Ruth shook her head in dumb wonder that any one could be so impervious to the charms of the young man who so appealed to her youthful imagination. Three hours afterward, when she turned in her chair, in the Stuart Henderson ballroom, at the summons of a low voice in her ear, to find Richard Kendrick in the row behind her, she wondered afresh what there could possibly be about him to rouse her sister’s antagonism. His face was such an interesting one, his eyes so clear and their glance so straightforward, his fresh colour so pleasant to note, his whole personality so attractive, Ruth could only answer him in the happiest way at her command with a subdued but eager: “Oh, I’m so glad you came!”

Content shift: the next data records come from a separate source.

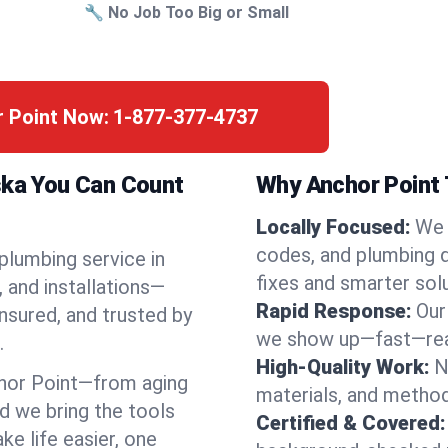
🔧 No Job Too Big or Small
r Point Now:
1-877-377-4737
ska You Can Count
Why Anchor Point 
Locally Focused:
We 
codes, and plumbing 
 plumbing service in
fixes and smarter solu
 and installations—
Rapid Response:
Our
nsured, and trusted by
we show up—fast—read
.
High-Quality Work:
N
hor Point—from aging
materials, and method
d we bring the tools
Certified & Covered:
e life easier, one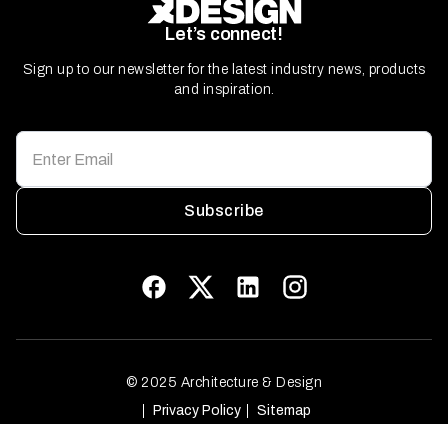
Let’s connect!
Sign up to our newsletter for the latest industry news, products
and inspiration.
Subscribe
© 2025 Architecture & Design
Privacy Policy
Sitemap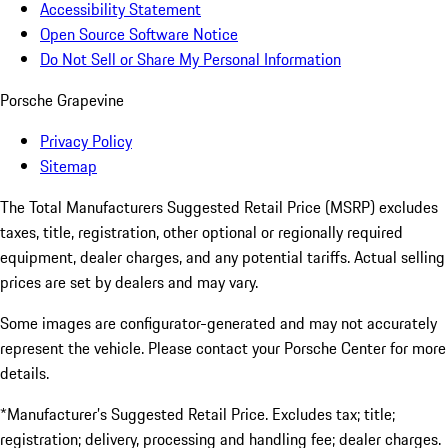
Accessibility Statement
Open Source Software Notice
Do Not Sell or Share My Personal Information
Porsche Grapevine
Privacy Policy
Sitemap
The Total Manufacturers Suggested Retail Price (MSRP) excludes
taxes, title, registration, other optional or regionally required
equipment, dealer charges, and any potential tariffs. Actual selling
prices are set by dealers and may vary.
Some images are configurator-generated and may not accurately
represent the vehicle. Please contact your Porsche Center for more
details.
*Manufacturer’s Suggested Retail Price. Excludes tax; title;
registration; delivery, processing and handling fee; dealer charges.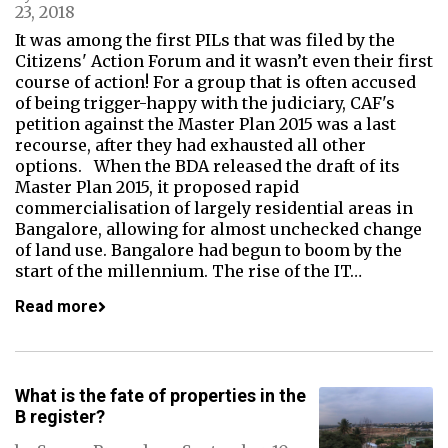
23, 2018
It was among the first PILs that was filed by the
Citizens' Action Forum and it wasn’t even their first
course of action! For a group that is often accused
of being trigger-happy with the judiciary, CAF's
petition against the Master Plan 2015 was a last
recourse, after they had exhausted all other
options. When the BDA released the draft of its
Master Plan 2015, it proposed rapid
commercialisation of largely residential areas in
Bangalore, allowing for almost unchecked change
of land use. Bangalore had begun to boom by the
start of the millennium. The rise of the IT…
Read more
What is the fate of properties in the
B register?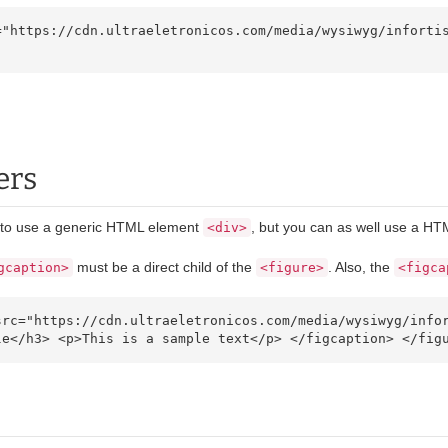
ers
g to use a generic HTML element
, but you can as well use a H
<div>
must be a direct child of the
. Also, the
gcaption>
<figure>
<figca
le</h3> <p>This is a sample text</p> </figcaption> </fig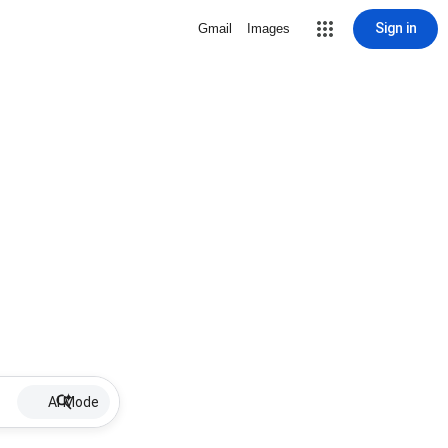
Sign in
Gmail
Images
AI Mode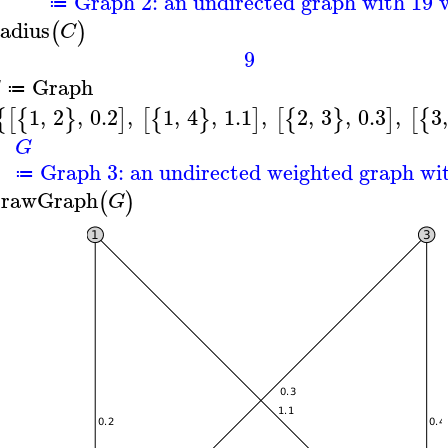
Graph 2: an undirected graph with 19 v
≔
adius
(
)
C
9
Graph
G
≔
1
,
2
,
0.2
,
1
,
4
,
1.1
,
2
,
3
,
0.3
,
3
,
{
[
{
}
]
[
{
}
]
[
{
}
]
[
{
G
Graph 3: an undirected weighted graph wit
≔
rawGraph
(
)
G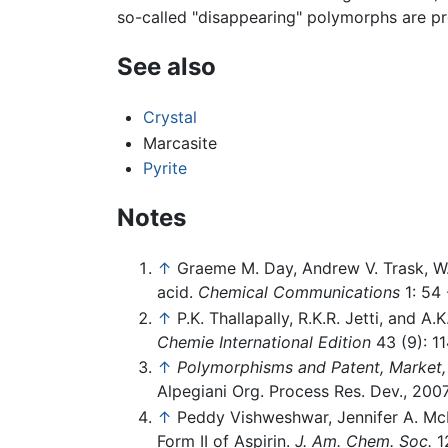
so-called "disappearing" polymorphs are pr
See also
Crystal
Marcasite
Pyrite
Notes
↑
Graeme M. Day, Andrew V. Trask, W.
acid.
Chemical Communications
1: 54 
↑
P.K. Thallapally, R.K.R. Jetti, and 
Chemie International Edition
43 (9): 1
↑
Polymorphisms and Patent, Market, 
Alpegiani Org. Process Res. Dev., 2007
↑
Peddy Vishweshwar, Jennifer A. McM
Form II of Aspirin.
J. Am. Chem. Soc.
12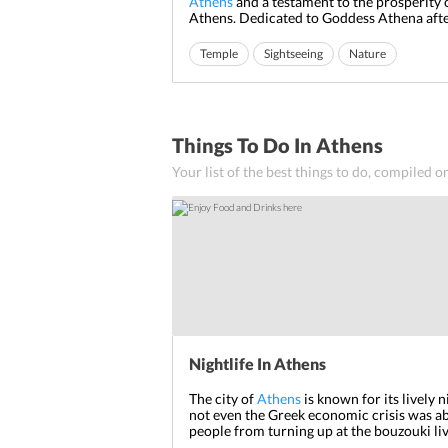
Athens
and a testament to the prosperity 
Athens. Dedicated to Goddess Athena af
the city is named, Parthenon has been the
the history of this city and has seen countl
Temple
Sightseeing
Nature
and owners staking claim to this magnific
monument built on to...
Things To Do In Athens
Your list of the best things to do, compiled o
Nightlife In Athens
The city of
Athens
is known for its lively 
not even the Greek economic crisis was ab
people from turning up at the bouzouki li
halls.
Athens
Nightlife
is something that h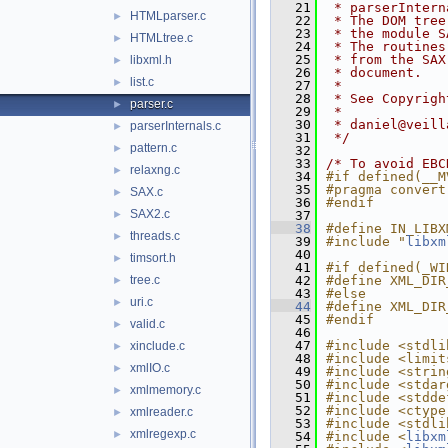
   21
 * parserIntern
HTMLparser.c
►
   22
 * The DOM tree
   23
 * the module S
HTMLtree.c
►
   24
 * The routines
   25
 * from the SAX
libxml.h
►
   26
 * document.
list.c
►
   27
 *
   28
 * See Copyrigh
parser.c
►
   29
 *
   30
 * daniel@veill
parserInternals.c
►
   31
 */
pattern.c
►
   32
   33
/* To avoid EBC
relaxng.c
►
   34
#if defined(__M
   35
#pragma convert
SAX.c
►
   36
#endif
SAX2.c
►
   37
   38
#define IN_LIBX
threads.c
►
   39
#include "
libxm
   40
timsort.h
►
   41
#if defined(_WI
tree.c
   42
#define XML_DIR
►
   43
#else
uri.c
►
   44
#define XML_DIR
   45
#endif
valid.c
►
   46
   47
#include <stdli
xinclude.c
►
   48
#include <limit
xmlIO.c
►
   49
#include <strin
   50
#include <stdar
xmlmemory.c
►
   51
#include <stdde
   52
#include <ctype
xmlreader.c
►
   53
#include <stdli
xmlregexp.c
►
   54
#include <
libxm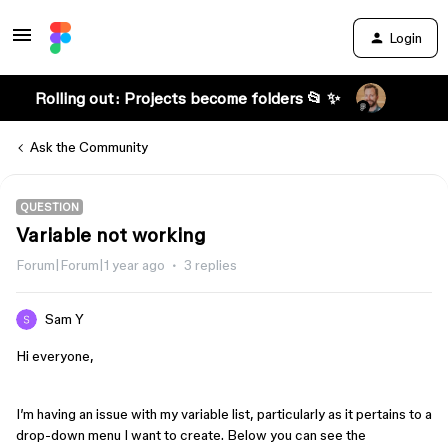
Login
Rolling out: Projects become folders 📂 ✨
Ask the Community
QUESTION
Variable not working
Forum|Forum|1 year ago
3 replies
Sam Y
Hi everyone,
I’m having an issue with my variable list, particularly as it pertains to a
drop-down menu I want to create. Below you can see the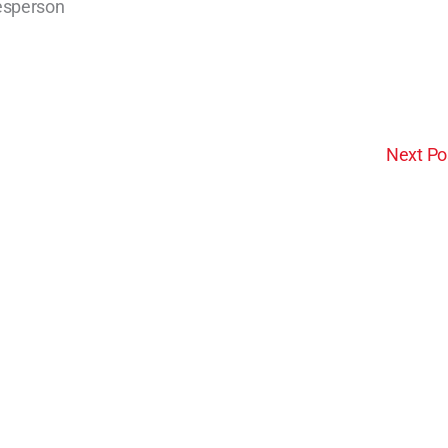
lesperson
Next Po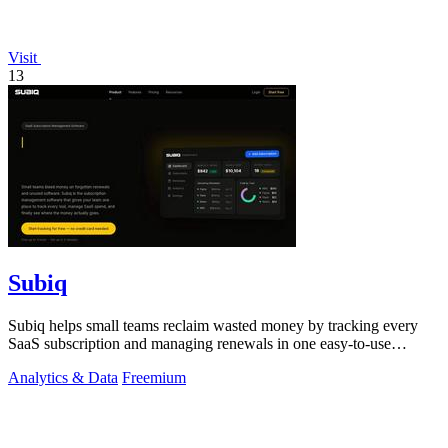
Visit
13
Subiq
Subiq helps small teams reclaim wasted money by tracking every
SaaS subscription and managing renewals in one easy-to-use
dashboard.
Analytics & Data
Freemium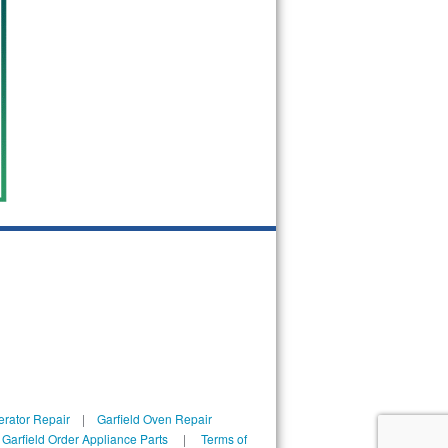
erator Repair
|
Garfield Oven Repair
|
Garfield Order Appliance Parts
|
Terms of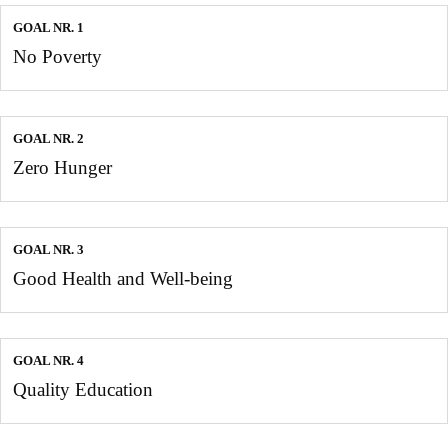
GOAL NR. 1
No Poverty
GOAL NR. 2
Zero Hunger
GOAL NR. 3
Good Health and Well-being
GOAL NR. 4
Quality Education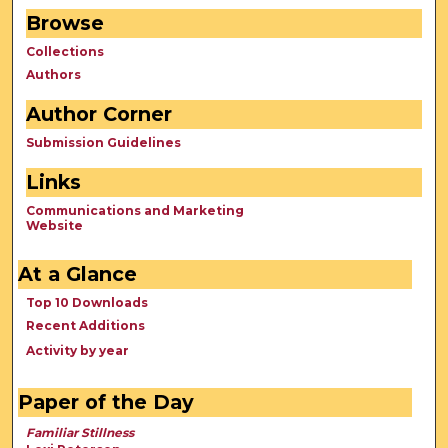
Browse
Collections
Authors
Author Corner
Submission Guidelines
Links
Communications and Marketing
Website
At a Glance
Top 10 Downloads
Recent Additions
Activity by year
Paper of the Day
Familiar Stillness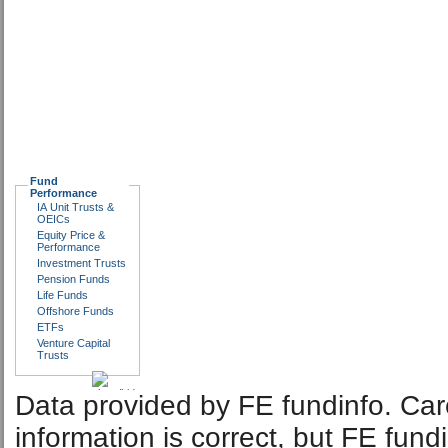
Fund
Performance
IA Unit Trusts &
OEICs
Equity Price &
Performance
Investment Trusts
Pension Funds
Life Funds
Offshore Funds
ETFs
Venture Capital
Trusts
Data provided by FE fundinfo. Car
information is correct, but FE fund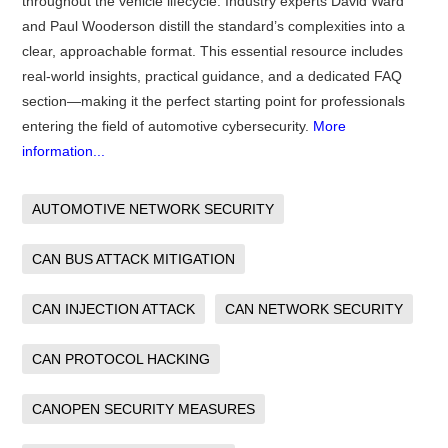
throughout the vehicle lifecycle. Industry experts David Ward
and Paul Wooderson distill the standard’s complexities into a
clear, approachable format. This essential resource includes
real-world insights, practical guidance, and a dedicated FAQ
section—making it the perfect starting point for professionals
entering the field of automotive cybersecurity.
More
information...
AUTOMOTIVE NETWORK SECURITY
CAN BUS ATTACK MITIGATION
CAN INJECTION ATTACK
CAN NETWORK SECURITY
CAN PROTOCOL HACKING
CANOPEN SECURITY MEASURES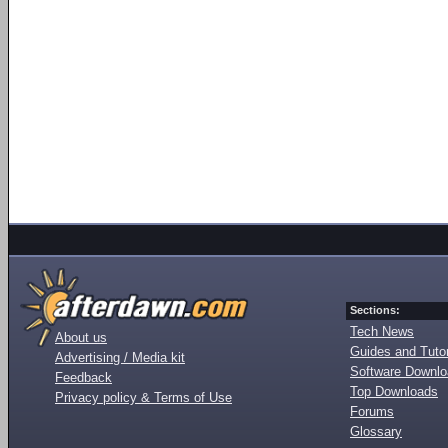
Sections:
Tech News
About us
Guides and Tutor
Advertising / Media kit
Software Downl
Feedback
Top Downloads
Privacy policy & Terms of Use
Forums
Glossary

“That’s due to Mrs. Cartwright’s wonderful kindness. She’s the mother of Petruchio, you know,” explained Richard, with a smiling glance at the gorgeously gowned woman beside him, who leaned forward also to say to Ruth:
“What is one to do with a sweetly apologetic young cousin who begs to be allowed to come, at the last moment, to view his cousin in doublet and hose? But I really didn’t venture to tell Olivia. She would have fled from the stage if she had guessed that cousin Richard, whom she greatly admires, was to be here. I can only hope she will not hear of it till the play is over.”
“If his being here is going to make Petruchio tremble more, and Katherine act naughtier, I shall feel dreadfully guilty,” thought Ruth. But somehow when the curtain went up she could not help being glad that he was there, behind her.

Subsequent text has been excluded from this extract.